**Transcribed page contents**
****************************************

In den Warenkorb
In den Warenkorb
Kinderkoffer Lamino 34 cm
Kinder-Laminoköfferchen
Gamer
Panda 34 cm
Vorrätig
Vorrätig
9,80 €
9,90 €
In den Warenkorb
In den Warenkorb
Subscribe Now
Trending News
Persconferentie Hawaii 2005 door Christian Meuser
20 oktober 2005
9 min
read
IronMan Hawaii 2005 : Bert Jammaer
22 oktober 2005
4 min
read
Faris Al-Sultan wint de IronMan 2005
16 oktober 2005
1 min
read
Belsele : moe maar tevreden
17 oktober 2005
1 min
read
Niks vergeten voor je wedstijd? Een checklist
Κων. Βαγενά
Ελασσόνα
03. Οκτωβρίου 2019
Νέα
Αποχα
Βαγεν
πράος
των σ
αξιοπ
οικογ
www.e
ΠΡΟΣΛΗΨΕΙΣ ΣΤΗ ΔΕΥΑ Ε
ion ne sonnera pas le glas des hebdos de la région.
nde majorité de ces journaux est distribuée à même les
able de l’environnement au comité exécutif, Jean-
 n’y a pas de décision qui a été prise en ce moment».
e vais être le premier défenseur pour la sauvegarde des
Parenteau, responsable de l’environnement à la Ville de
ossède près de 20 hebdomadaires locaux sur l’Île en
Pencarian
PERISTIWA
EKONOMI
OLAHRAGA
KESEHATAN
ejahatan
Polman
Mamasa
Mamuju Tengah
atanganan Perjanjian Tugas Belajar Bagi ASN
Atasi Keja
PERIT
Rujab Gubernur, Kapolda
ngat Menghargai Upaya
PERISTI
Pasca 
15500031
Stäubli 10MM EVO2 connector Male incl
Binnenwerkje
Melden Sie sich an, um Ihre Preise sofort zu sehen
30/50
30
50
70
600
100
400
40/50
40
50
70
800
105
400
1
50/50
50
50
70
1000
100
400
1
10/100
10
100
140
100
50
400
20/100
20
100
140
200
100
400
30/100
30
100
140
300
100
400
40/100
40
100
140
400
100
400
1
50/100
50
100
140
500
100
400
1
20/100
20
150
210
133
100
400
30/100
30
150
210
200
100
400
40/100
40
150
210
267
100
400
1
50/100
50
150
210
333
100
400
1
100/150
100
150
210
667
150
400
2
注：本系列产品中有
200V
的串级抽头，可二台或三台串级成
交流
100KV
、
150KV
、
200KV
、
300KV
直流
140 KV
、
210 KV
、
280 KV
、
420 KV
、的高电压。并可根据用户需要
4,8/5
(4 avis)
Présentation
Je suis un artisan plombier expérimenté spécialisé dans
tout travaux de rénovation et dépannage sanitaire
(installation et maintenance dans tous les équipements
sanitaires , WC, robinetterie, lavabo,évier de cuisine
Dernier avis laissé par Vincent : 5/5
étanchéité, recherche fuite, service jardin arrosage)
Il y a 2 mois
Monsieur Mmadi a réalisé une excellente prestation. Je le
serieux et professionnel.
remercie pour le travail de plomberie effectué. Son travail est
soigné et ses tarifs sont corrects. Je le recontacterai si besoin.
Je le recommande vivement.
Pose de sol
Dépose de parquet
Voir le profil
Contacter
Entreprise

****************************************

**Exercise brief**
The reply should restate the records above in full, character for character.

**Response to the exercise**
In den Warenkorb
In den Warenkorb
Kinderkoffer Lamino 34 cm
Kinder-Laminoköfferchen
Gamer
Panda 34 cm
Vorrätig
Vorrätig
9,80 €
9,90 €
In den Warenkorb
In den Warenkorb
Subscribe Now
Trending News
Persconferentie Hawaii 2005 door Christian Meuser
20 oktober 2005
9 min
read
IronMan Hawaii 2005 : Bert Jammaer
22 oktober 2005
4 min
read
Faris Al-Sultan wint de IronMan 2005
16 oktober 2005
1 min
read
Belsele : moe maar tevreden
17 oktober 2005
1 min
read
Niks vergeten voor je wedstijd? Een checklist
Κων. Βαγενά
Ελασσόνα
03. Οκτωβρίου 2019
Νέα
Αποχα
Βαγεν
πράος
των σ
αξιοπ
οικογ
www.e
ΠΡΟΣΛΗΨΕΙΣ ΣΤΗ ΔΕΥΑ Ε
ion ne sonnera pas le glas des hebdos de la région.
nde majorité de ces journaux est distribuée à même les
able de l’environnement au comité exécutif, Jean-
 n’y a pas de décision qui a été prise en ce moment».
e vais être le premier défenseur pour la sauvegarde des
Parenteau, responsable de l’environnement à la Ville de
ossède près de 20 hebdomadaires locaux sur l’Île en
Pencarian
PERISTIWA
EKONOMI
OLAHRAGA
KESEHATAN
ejahatan
Polman
Mamasa
Mamuju Tengah
atanganan Perjanjian Tugas Belajar Bagi ASN
Atasi Keja
PERIT
Rujab Gubernur, Kapolda
ngat Menghargai Upaya
PERISTI
Pasca 
15500031
Stäubli 10MM EVO2 connector Male incl
Binnenwerkje
Melden Sie sich an, um Ihre Preise sofort zu sehen
30/50
30
50
70
600
100
400
40/50
40
50
70
800
105
400
1
50/50
50
50
70
1000
100
400
1
10/100
10
100
140
100
50
400
20/100
20
100
140
200
100
400
30/100
30
100
140
300
100
400
40/100
40
100
140
400
100
400
1
50/100
50
100
140
500
100
400
1
20/100
20
150
210
133
100
400
30/100
30
150
210
200
100
400
40/100
40
150
210
267
100
400
1
50/100
50
150
210
333
100
400
1
100/150
100
150
210
667
150
400
2
注：本系列产品中有
200V
的串级抽头，可二台或三台串级成
交流
100KV
、
150KV
、
200KV
、
300KV
直流
140 KV
、
210 KV
、
280 KV
、
420 KV
、的高电压。并可根据用户需要
4,8/5
(4 avis)
Présentation
Je suis un artisan plombier expérimenté spécialisé dans
tout travaux de rénovation et dépannage sanitaire
(installation et maintenance dans tous les équipements
sanitaires , WC, robinetterie, lavabo,évier de cuisine
Dernier avis laissé par Vincent : 5/5
étanchéité, recherche fuite, service jardin arrosage)
Il y a 2 mois
Monsieur Mmadi a réalisé une excellente prestation. Je le
serieux et professionnel.
remercie pour le travail de plomberie effectué. Son travail est
soigné et ses tarifs sont corrects. Je le recontacterai si besoin.
Je le recommande vivement.
Pose de sol
Dépose de parquet
Voir le profil
Contacter
Entreprise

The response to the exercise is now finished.